Initially the Comparative Mammalian Proteome Aggregator Resource (CoMPARe) Program will generate proteomic data from sera from 25 different species that currently have genome annotations. The resulting data will be publicly available and a data tool developed to humanize protein identifications between species to facilitate direct comparisons. Once the data has been acquired and humanized, work will be begin on a web portal to allow for easy species-species comparisons directed toward expert and non-expert end-users. This will create the foundation for the next phase that will generate data on 50 additional mammalian species as genome annotations become available. This project will be the template for future comparative proteomic projects evaluating plasma and specific tissues of interest.
State-of-the-art biomolecular analysis is no longer limited to model organisms and is becoming routine in non-model organisms. Major drivers of this emerging bioanalytical capacity include increasing accessibility and quality of sequenced genomes as well as high-resolution fast-duty cycle mass spectrometers for proteomic analysis. In recent years there has been a dramatic decrease in sequencing cost along with an increase in the number of published eukaryotic genomes. Moreover, there are ongoing projects to sequence over 9,000 species (G10K and Earth Biogenome Projects). Despite this, currently many organisms do not have genome annotations available. NIST will assist or lead development of high-quality genome assemblies and gene annotations with partners, industry and other agencies (such as our efforts related to the Atlantic bottlenose dolphin).

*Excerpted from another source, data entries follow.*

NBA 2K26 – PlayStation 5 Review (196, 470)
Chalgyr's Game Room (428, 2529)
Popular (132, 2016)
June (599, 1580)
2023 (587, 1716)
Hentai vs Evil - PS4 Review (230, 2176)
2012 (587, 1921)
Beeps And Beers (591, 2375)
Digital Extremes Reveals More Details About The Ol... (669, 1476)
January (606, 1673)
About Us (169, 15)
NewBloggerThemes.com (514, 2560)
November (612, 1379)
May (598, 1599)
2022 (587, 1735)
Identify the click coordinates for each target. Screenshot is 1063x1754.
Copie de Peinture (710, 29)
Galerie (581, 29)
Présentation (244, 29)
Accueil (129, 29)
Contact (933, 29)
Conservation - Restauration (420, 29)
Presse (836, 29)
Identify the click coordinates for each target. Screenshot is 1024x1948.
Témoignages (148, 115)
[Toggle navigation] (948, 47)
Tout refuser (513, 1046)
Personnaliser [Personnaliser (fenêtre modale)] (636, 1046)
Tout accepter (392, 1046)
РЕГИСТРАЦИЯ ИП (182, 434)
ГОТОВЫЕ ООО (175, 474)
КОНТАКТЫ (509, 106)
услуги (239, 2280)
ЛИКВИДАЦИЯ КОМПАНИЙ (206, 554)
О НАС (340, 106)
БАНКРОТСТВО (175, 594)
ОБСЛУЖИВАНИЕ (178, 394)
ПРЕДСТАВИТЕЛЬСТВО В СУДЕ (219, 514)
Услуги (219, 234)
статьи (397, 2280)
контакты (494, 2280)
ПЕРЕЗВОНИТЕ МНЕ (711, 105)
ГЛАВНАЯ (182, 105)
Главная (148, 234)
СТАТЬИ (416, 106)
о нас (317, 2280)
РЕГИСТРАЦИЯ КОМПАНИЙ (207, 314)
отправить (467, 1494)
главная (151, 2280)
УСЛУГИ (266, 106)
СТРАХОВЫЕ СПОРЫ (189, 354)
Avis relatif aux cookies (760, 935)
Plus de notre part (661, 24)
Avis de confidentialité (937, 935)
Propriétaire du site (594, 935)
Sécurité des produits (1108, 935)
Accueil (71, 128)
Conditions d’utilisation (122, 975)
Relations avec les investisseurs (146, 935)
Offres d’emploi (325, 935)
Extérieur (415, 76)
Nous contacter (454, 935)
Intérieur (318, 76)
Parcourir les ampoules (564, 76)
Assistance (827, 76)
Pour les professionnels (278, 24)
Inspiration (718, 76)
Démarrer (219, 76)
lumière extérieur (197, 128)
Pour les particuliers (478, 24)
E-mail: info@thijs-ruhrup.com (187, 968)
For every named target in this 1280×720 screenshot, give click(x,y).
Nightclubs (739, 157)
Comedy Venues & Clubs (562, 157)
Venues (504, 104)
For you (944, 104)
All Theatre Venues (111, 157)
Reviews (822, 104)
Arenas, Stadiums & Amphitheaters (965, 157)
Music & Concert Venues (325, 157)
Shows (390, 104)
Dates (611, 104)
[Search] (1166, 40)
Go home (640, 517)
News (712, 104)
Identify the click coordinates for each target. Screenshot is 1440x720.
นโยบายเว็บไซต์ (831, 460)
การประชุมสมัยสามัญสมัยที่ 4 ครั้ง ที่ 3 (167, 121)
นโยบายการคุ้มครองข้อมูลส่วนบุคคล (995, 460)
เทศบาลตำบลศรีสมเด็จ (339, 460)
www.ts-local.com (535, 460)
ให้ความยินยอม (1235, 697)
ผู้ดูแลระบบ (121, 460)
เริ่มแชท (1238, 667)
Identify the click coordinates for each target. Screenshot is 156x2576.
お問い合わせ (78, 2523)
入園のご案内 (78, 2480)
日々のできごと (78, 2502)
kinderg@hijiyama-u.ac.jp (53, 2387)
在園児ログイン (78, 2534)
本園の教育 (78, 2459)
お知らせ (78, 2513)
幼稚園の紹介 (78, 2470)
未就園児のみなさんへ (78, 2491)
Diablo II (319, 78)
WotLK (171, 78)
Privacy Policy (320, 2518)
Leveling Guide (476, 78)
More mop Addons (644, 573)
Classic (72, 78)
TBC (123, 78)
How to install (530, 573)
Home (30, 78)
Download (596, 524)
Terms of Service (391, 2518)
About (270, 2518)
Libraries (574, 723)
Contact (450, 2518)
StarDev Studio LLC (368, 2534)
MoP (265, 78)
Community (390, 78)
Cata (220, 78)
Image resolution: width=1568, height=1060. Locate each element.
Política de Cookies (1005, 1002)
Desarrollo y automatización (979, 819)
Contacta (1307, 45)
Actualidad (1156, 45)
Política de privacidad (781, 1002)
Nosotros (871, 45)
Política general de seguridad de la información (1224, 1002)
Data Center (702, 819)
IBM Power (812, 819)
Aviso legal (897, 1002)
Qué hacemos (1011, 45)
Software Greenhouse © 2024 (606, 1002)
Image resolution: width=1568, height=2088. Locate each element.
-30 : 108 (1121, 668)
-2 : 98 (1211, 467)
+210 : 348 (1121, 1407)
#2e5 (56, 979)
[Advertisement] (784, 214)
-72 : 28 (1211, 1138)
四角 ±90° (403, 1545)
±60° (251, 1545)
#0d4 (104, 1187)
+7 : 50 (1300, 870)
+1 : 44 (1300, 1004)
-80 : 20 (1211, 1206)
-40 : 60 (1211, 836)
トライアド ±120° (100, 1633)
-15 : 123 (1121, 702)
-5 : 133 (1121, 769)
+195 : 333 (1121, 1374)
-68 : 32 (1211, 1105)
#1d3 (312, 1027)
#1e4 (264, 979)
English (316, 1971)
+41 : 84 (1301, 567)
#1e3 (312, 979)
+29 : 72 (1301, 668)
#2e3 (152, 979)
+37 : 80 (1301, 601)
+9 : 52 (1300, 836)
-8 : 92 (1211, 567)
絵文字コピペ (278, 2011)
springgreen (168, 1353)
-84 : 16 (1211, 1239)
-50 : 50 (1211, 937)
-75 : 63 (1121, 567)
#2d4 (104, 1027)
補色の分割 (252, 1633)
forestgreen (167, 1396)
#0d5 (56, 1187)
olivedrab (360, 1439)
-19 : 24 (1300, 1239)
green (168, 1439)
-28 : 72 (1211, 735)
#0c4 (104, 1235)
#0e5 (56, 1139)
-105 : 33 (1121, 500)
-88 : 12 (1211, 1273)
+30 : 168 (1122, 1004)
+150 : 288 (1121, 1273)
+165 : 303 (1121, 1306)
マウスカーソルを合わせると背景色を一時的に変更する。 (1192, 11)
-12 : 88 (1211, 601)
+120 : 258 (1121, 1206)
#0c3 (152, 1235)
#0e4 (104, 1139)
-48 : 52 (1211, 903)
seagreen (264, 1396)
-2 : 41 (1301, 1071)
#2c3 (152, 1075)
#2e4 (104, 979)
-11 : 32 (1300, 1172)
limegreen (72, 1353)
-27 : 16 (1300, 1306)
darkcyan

Using comparative proteomics to evaluate a large, diverse group of non-model organisms creates unique and exciting research questions, opportunities and downstream products. Developing high-quality proteomic data for each species requires quality samples, genomic databases, acquiring data on cutting-edge mass spectrometers, and managing the data into an easily accessible and usable product. To make these results broadly applicable, initially blood will be used. Blood is typically available due to regular health monitoring, making it a readily available and rich resource. Blood also has the advantage of being proximate to most tissues, while also being relatively stable when it comes to many of the major constituents. Further, blood protein constituents cannot be predicted by mRNA transcript abundance. Using modern proteomic analysis of non-depleted serum/plasma, it is possible with two hours of instrument time to identify and provide relative quantification on 100 to 500 proteins. In order to take advantage of emerging proteomics techniques (such as data-independent acquisition), which may not be suitable for non-model organisms, NIST will be working alongside software and algorithm developers to ensure that these platforms can be used beyond human data sets. In order to compile and compare data across species, data tools will be developed to enable comparisons of homologous proteins across species. These data tools and data sets will be made publicly available on ProteomeXchange and MassIVE, as well as a web portal to aid in retrieval and species-species or protein-protein comparisons. This tool will allow researchers and comparative medicine departments to determine suitability of a comparative model beyond the presence or absence of a specific gene and will allow consideration of phenotypic backgrounds to influence research choice.